Top of DATA RECORDS
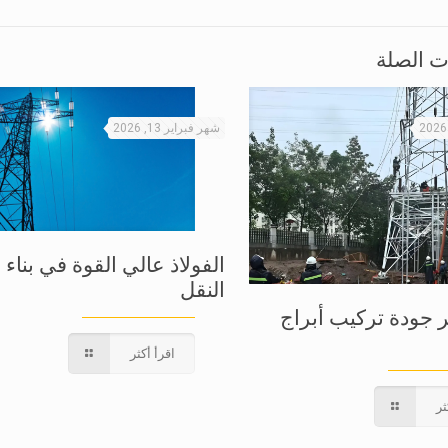
ت الصلة
شهر فبراير 13, 2026
الفولاذ عالي القوة في بناء 
النقل
ر جودة تركيب أبراج
اقرأ أكثر
ثر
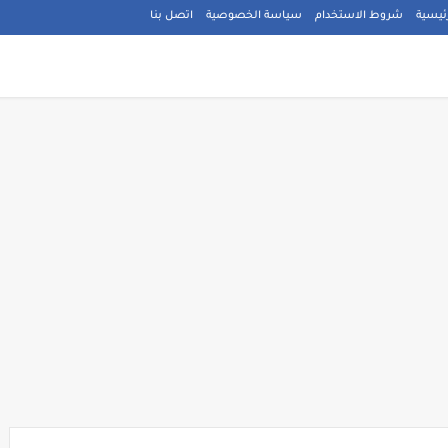
ئيسية
شروط الاستخدام
سياسة الخصوصية
اتصل بنا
Bottom of DATA RECORDS
[WORK REQUEST]:
Copy out the preceding entries without a single change, leaving out the pictures.

[TASK RESPONSE]:
ت الصلة
شهر فبراير 13, 2026
الفولاذ عالي القوة في بناء 
النقل
ر جودة تركيب أبراج
اقرأ أكثر
ثر
ئيسية
شروط الاستخدام
سياسة الخصوصية
اتصل بنا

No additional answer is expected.